Girls Are Called Sluts If They Sext, Prudes If They Don’t

Can’t win.  

Photo by ponsulak/Shutterstock

Teen sexting is one of those things that gets many adults into full-blown the-world-is-going-to-hell mode, but a new paper published by University of Michigan researchers Julia Lippman and Scott Campbell in the Journal of Children and Media suggests that the main problem with sexting isn’t the new technology but the old sexist traps that have ensnared women and girls forever.

Lippman and Campbell studied 51 adolescents representing “an appropriate balance of age, gender, race, socioeconomic status, and population density,” and found that kids sext for the predictable reasons: for fun, to flirt, to get off within the context of a relationship. Both boys and girls do it in equal numbers, but the real problem is that girls find themselves in no-win situations where no matter what they do when it comes to sexting, there are misogynist stereotypes ready to be applied to their choices. 
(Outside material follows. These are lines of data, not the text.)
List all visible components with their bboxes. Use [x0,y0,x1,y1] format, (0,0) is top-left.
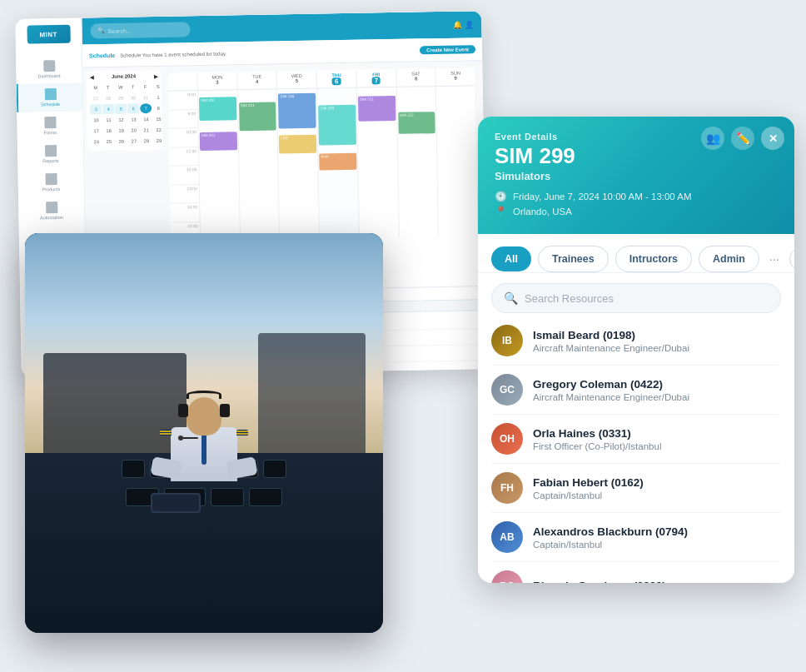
avatar: AB [491,521,523,553]
sidebar-item-products[interactable]: Products [17,168,84,197]
week-col-sat: SIM 222 [396,87,439,237]
instrument-row-2 [25,481,383,510]
search-icon: 🔍 [504,291,518,305]
tabs-more-button[interactable]: ··· [766,246,783,272]
resource-info: Rhonda Goodman (0399) [533,580,781,584]
pilot-lanyard [202,436,206,465]
event-subtitle: Simulators [495,170,778,182]
avatar-initials: GC [500,384,515,396]
avatar-initials: RG [500,580,515,583]
headset-band [187,391,221,399]
calendar-event[interactable]: SIM 301 [200,132,237,151]
time-column: 8:00 9:00 10:00 11:00 12:00 13:00 14:00 … [168,91,201,241]
week-col-sun [436,86,479,236]
pilot-photo [25,233,383,633]
event-datetime: Friday, June 7, 2024 10:00 AM - 13:00 AM [513,192,692,202]
resource-role: Aircraft Maintenance Engineer/Dubai [533,392,781,402]
list-item[interactable]: FH Fabian Hebert (0162) Captain/Istanbul [491,464,781,513]
week-col-wed: SIM 199 LOE [277,89,320,240]
list-item[interactable]: IB Ismail Beard (0198) Aircraft Maintena… [491,316,781,366]
avatar: FH [491,472,523,504]
resource-name: Fabian Hebert (0162) [533,476,781,489]
microphone-boom [182,437,198,439]
avatar: RG [491,570,523,583]
week-col-fri: SIM 311 [357,87,400,238]
avatar-initials: FH [500,482,514,494]
week-body: 8:00 9:00 10:00 11:00 12:00 13:00 14:00 … [168,86,479,241]
calendar-event[interactable]: LOE [279,135,316,154]
sidebar-item-reports[interactable]: Reports [17,140,84,169]
event-details-card: 👥 ✏️ ✕ Event Details SIM 299 Simulators … [478,117,794,583]
list-item[interactable]: AB Alexandros Blackburn (0794) Captain/I… [491,513,781,562]
instrument [249,488,282,506]
event-tabs: All Trainees Intructors Admin ··· ‹ › [478,234,794,273]
instrument [263,460,286,478]
avatar-initials: IB [502,335,512,346]
tab-instructors[interactable]: Intructors [615,246,692,272]
event-type-label: Event Details [495,132,778,142]
resource-info: Orla Haines (0331) First Officer (Co-Pil… [533,427,781,451]
cockpit-panel-right [258,333,366,461]
week-col-tue: SIM 221 [238,89,281,240]
epaulette-left [160,430,172,436]
sidebar-item-automation[interactable]: Automation [18,197,85,226]
instrument [122,460,145,478]
list-item[interactable]: GC Gregory Coleman (0422) Aircraft Maint… [491,366,781,415]
create-event-button[interactable]: Create New Event [420,45,475,54]
epaulette-right [236,430,248,436]
resource-info: Fabian Hebert (0162) Captain/Istanbul [533,476,781,500]
week-col-mon: SIM 200 SIM 301 [198,90,241,241]
instrument [211,488,244,506]
calendar-event[interactable]: SIM 199 [278,93,316,129]
resource-role: Aircraft Maintenance Engineer/Dubai [533,343,781,353]
tab-nav: ‹ › [789,247,794,271]
tab-prev-button[interactable]: ‹ [789,247,794,271]
resource-name: Alexandros Blackburn (0794) [533,525,781,538]
resource-list: IB Ismail Beard (0198) Aircraft Maintena… [478,316,794,583]
event-search-bar[interactable]: 🔍 Search Resources [491,283,781,313]
resource-name: Ismail Beard (0198) [533,329,781,341]
event-location-row: 📍 Orlando, USA [495,206,778,217]
calendar-event[interactable]: SIM 222 [398,112,435,134]
resource-info: Alexandros Blackburn (0794) Captain/Ista… [533,525,781,550]
event-meta: 🕙 Friday, June 7, 2024 10:00 AM - 13:00 … [495,191,778,217]
app-logo: MINT [27,25,70,44]
tab-trainees[interactable]: Trainees [538,246,609,272]
tab-admin[interactable]: Admin [699,246,759,272]
resource-role: Captain/Istanbul [533,490,781,500]
headset-left [178,404,188,417]
pilot-head [187,397,221,436]
resource-role: First Officer (Co-Pilot)/Istanbul [533,441,781,451]
microphone-tip [178,436,183,441]
headset-right [220,404,230,417]
calendar-event[interactable]: Brief [319,153,356,171]
search-placeholder: Search Resources [525,292,614,305]
list-item[interactable]: RG Rhonda Goodman (0399) [491,562,781,583]
resource-name: Gregory Coleman (0422) [533,378,781,391]
calendar-event[interactable]: SIM 299 [318,105,356,146]
resource-name: Orla Haines (0331) [533,427,781,440]
avatar: IB [491,325,523,356]
avatar: GC [491,374,523,406]
resource-name: Rhonda Goodman (0399) [533,580,781,584]
pilot-figure [150,406,258,481]
clock-icon: 🕙 [495,191,507,202]
calendar-event[interactable]: SIM 221 [239,102,276,131]
event-datetime-row: 🕙 Friday, June 7, 2024 10:00 AM - 13:00 … [495,191,778,202]
event-card-header: 👥 ✏️ ✕ Event Details SIM 299 Simulators … [478,117,794,234]
sidebar-item-schedule[interactable]: Schedule [17,83,83,112]
event-location: Orlando, USA [513,207,572,217]
sidebar-item-forms[interactable]: Forms [17,112,83,141]
global-search[interactable]: 🔍 Search... [90,22,190,38]
avatar-initials: OH [500,433,515,445]
calendar-event[interactable]: SIM 200 [199,97,236,121]
sidebar-item-dashboard[interactable]: Dashboard [16,55,82,84]
mini-calendar: ◀ June 2024 ▶ M T W T F S S [86,70,162,152]
tab-all[interactable]: All [491,246,531,271]
list-item[interactable]: OH Orla Haines (0331) First Officer (Co-… [491,415,781,464]
yoke [151,493,201,513]
calendar-event[interactable]: SIM 311 [358,96,396,122]
app-logo-text: MINT [39,31,57,38]
resource-role: Captain/Istanbul [533,540,781,550]
resource-info: Ismail Beard (0198) Aircraft Maintenance… [533,329,781,353]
Researchers found that the boys they interviewed were swift to demonize girls for sending texts, with the usual array of slurs—“crazy, insecure, attention-seeking sluts with poor judgment”—aimed at women who are sexually forward. Boys who sent sexts did not experience having their mental health called into question, nor was desiring attention or sexual pleasure considered a negative trait for the boys.  

Girls also slagged on other girls who sent sexts, but less than boys did. There was only one person in the study who offered a negative opinion of boys sending sexts, a girl who said she got pictures “from perverted boys who have nothing better to do.”
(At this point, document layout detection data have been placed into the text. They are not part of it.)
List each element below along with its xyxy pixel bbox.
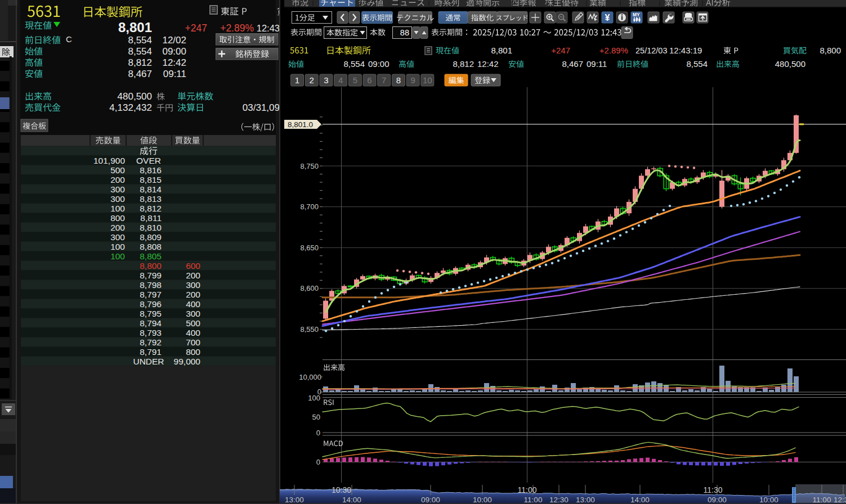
svg-text:480,500: 480,500 xyxy=(775,59,805,69)
svg-text:1: 1 xyxy=(295,75,299,85)
svg-text:UNDER: UNDER xyxy=(133,357,164,366)
svg-text:8,800: 8,800 xyxy=(820,46,841,55)
svg-text:50: 50 xyxy=(312,413,320,421)
svg-text:OVER: OVER xyxy=(136,156,161,165)
svg-text:8,805: 8,805 xyxy=(140,251,162,261)
svg-text:12:43: 12:43 xyxy=(257,23,280,33)
svg-text:8,794: 8,794 xyxy=(140,318,162,328)
svg-text:300: 300 xyxy=(110,184,125,194)
svg-text:8,795: 8,795 xyxy=(140,309,162,318)
svg-text:9: 9 xyxy=(410,75,415,85)
svg-text:12:42: 12:42 xyxy=(477,59,499,69)
svg-text:10:00: 10:00 xyxy=(473,496,492,504)
svg-text:480,500: 480,500 xyxy=(118,91,152,102)
svg-text:09:00: 09:00 xyxy=(421,496,440,504)
svg-text:8,812: 8,812 xyxy=(140,204,162,213)
svg-text:25/12/03: 25/12/03 xyxy=(635,46,667,55)
svg-text:13:00: 13:00 xyxy=(576,496,595,504)
svg-text:8,815: 8,815 xyxy=(140,175,162,184)
svg-text:8,550: 8,550 xyxy=(300,325,319,334)
svg-text:100: 100 xyxy=(110,251,125,261)
svg-text:10: 10 xyxy=(423,75,432,85)
svg-text:99,000: 99,000 xyxy=(174,357,201,366)
svg-text:09:00: 09:00 xyxy=(162,46,186,57)
svg-text:6: 6 xyxy=(367,75,371,85)
svg-text:100: 100 xyxy=(308,394,320,402)
svg-text:300: 300 xyxy=(110,232,125,242)
svg-text:800: 800 xyxy=(186,347,200,357)
svg-text:500: 500 xyxy=(110,165,125,175)
svg-text:8,650: 8,650 xyxy=(300,244,319,252)
svg-text:8,600: 8,600 xyxy=(300,284,319,292)
svg-text:8,809: 8,809 xyxy=(140,232,162,242)
svg-text:8,750: 8,750 xyxy=(300,162,319,170)
svg-text:300: 300 xyxy=(110,194,125,204)
svg-text:C: C xyxy=(66,34,72,44)
svg-text:8,812: 8,812 xyxy=(453,59,474,69)
svg-text:11:00: 11:00 xyxy=(813,496,831,504)
svg-text:100: 100 xyxy=(110,204,125,213)
svg-text:200: 200 xyxy=(110,223,125,232)
svg-text:8,801.0: 8,801.0 xyxy=(288,120,313,129)
svg-text:8,808: 8,808 xyxy=(140,242,162,251)
svg-text:101,900: 101,900 xyxy=(93,156,125,165)
svg-text:8,814: 8,814 xyxy=(140,184,162,194)
svg-text:09:00: 09:00 xyxy=(708,496,727,504)
svg-text:¥: ¥ xyxy=(605,13,610,22)
svg-text:8,813: 8,813 xyxy=(140,194,162,204)
svg-text:12:43:19: 12:43:19 xyxy=(669,46,702,55)
svg-text:8,816: 8,816 xyxy=(140,165,162,175)
svg-text:8,810: 8,810 xyxy=(140,223,162,232)
svg-text:8,801: 8,801 xyxy=(118,20,152,35)
svg-text:8,554: 8,554 xyxy=(686,59,708,69)
svg-text:0: 0 xyxy=(316,458,320,466)
svg-text:300: 300 xyxy=(186,309,200,318)
svg-text:+247: +247 xyxy=(551,46,570,55)
svg-text:400: 400 xyxy=(186,328,200,338)
svg-text:14:00: 14:00 xyxy=(630,496,650,504)
svg-text:200: 200 xyxy=(110,175,125,184)
svg-text:11:00: 11:00 xyxy=(518,485,537,494)
svg-text:8,792: 8,792 xyxy=(140,338,162,347)
svg-text:7: 7 xyxy=(382,75,386,85)
svg-text:8,800: 8,800 xyxy=(140,261,162,271)
svg-text:14:00: 14:00 xyxy=(342,496,361,504)
svg-text:09:00: 09:00 xyxy=(368,59,390,69)
svg-text:12:30: 12:30 xyxy=(834,496,846,504)
svg-text:8,467: 8,467 xyxy=(562,59,583,69)
svg-text:2: 2 xyxy=(310,75,314,85)
svg-text:8,467: 8,467 xyxy=(128,69,152,79)
svg-text:09:11: 09:11 xyxy=(587,59,607,69)
svg-text:8: 8 xyxy=(396,75,401,85)
svg-text:8,797: 8,797 xyxy=(140,290,162,299)
svg-text:8,801: 8,801 xyxy=(491,46,512,55)
svg-text:10:00: 10:00 xyxy=(759,496,778,504)
svg-text:100: 100 xyxy=(110,242,125,251)
svg-text:8,799: 8,799 xyxy=(140,271,162,280)
svg-text:10:30: 10:30 xyxy=(332,485,351,494)
svg-text:+2.89%: +2.89% xyxy=(220,22,254,34)
svg-text:8,793: 8,793 xyxy=(140,328,162,338)
svg-text:13:00: 13:00 xyxy=(285,496,304,504)
svg-text:8,791: 8,791 xyxy=(140,347,162,357)
svg-text:300: 300 xyxy=(186,280,200,290)
svg-text:8,554: 8,554 xyxy=(343,59,365,69)
svg-text:800: 800 xyxy=(110,213,125,223)
svg-text:700: 700 xyxy=(186,338,200,347)
svg-text:8,811: 8,811 xyxy=(140,213,162,223)
svg-text:0: 0 xyxy=(316,429,320,437)
svg-text:500: 500 xyxy=(186,318,200,328)
svg-text:+247: +247 xyxy=(185,22,207,34)
svg-text:11:30: 11:30 xyxy=(704,485,723,494)
svg-text:8,700: 8,700 xyxy=(300,202,319,211)
svg-text:200: 200 xyxy=(186,290,200,299)
svg-text:8,554: 8,554 xyxy=(128,35,152,46)
svg-text:400: 400 xyxy=(186,299,200,309)
svg-text:12/02: 12/02 xyxy=(162,35,186,46)
svg-text:10,000: 10,000 xyxy=(299,373,321,381)
svg-text:4,132,432: 4,132,432 xyxy=(109,102,152,113)
svg-text:12:42: 12:42 xyxy=(162,57,186,68)
svg-text:88: 88 xyxy=(400,28,409,37)
svg-text:600: 600 xyxy=(186,261,200,271)
svg-text:MY: MY xyxy=(633,12,640,17)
So why do girls sext, if everyone is going to be mean to them for it? Maybe because girls reported that they also get picked on if they don’t send sexts. From the paper:

As one wrote, “my boyfriend or someone I really liked asked for them. And I felt like if I didn’t do it, they wouldn’t continue to talk to me”. Another claimed “guys ask for them and if we don’t send them they will think we aren’t outgoing and get mad”. It is possible that for this latter participant, who elsewhere in her response wrote “every teen does it. I usually send it to guys that ask,” her sense of the descriptive norm (“every teen does it”) and the social injunctive norm (that she would incur social sanctions if she did not sext) contributed to her sense that she had no option but to sext. 

In addition, girls who didn’t sext were also described as “goody girls” or “stuck up.” So while the technology is new, the ancient sense of male entitlement to demand sexual favors and then mock those who provide them is the real issue at stake here. 
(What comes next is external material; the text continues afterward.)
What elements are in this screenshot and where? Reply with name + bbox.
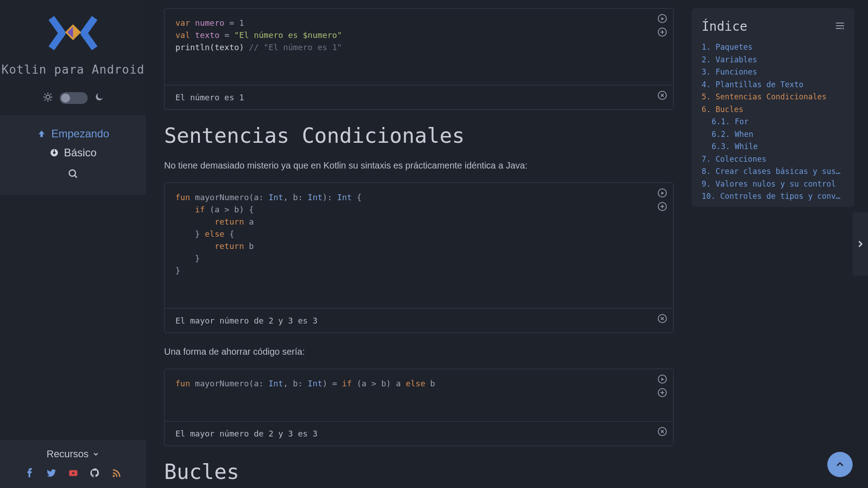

On top of the utter unfairness of all of this, it’s also hard to imagine that girls have much mental energy left to devote to figuring out what they want when they have to spend so much time trying to strike a balance between pleasing boys and not having boys mock them for trying to be pleasing. That’s why this isn’t a problem that will be fixed simply by discouraging girls from sending sexts. The real issue can’t be solved until we ask why it is, in the 21st century, that so many girls still feel like their sexualities should be constructed around what boys want of them, and encourage girls to realize that it’s far more important to figure out what they want for themselves.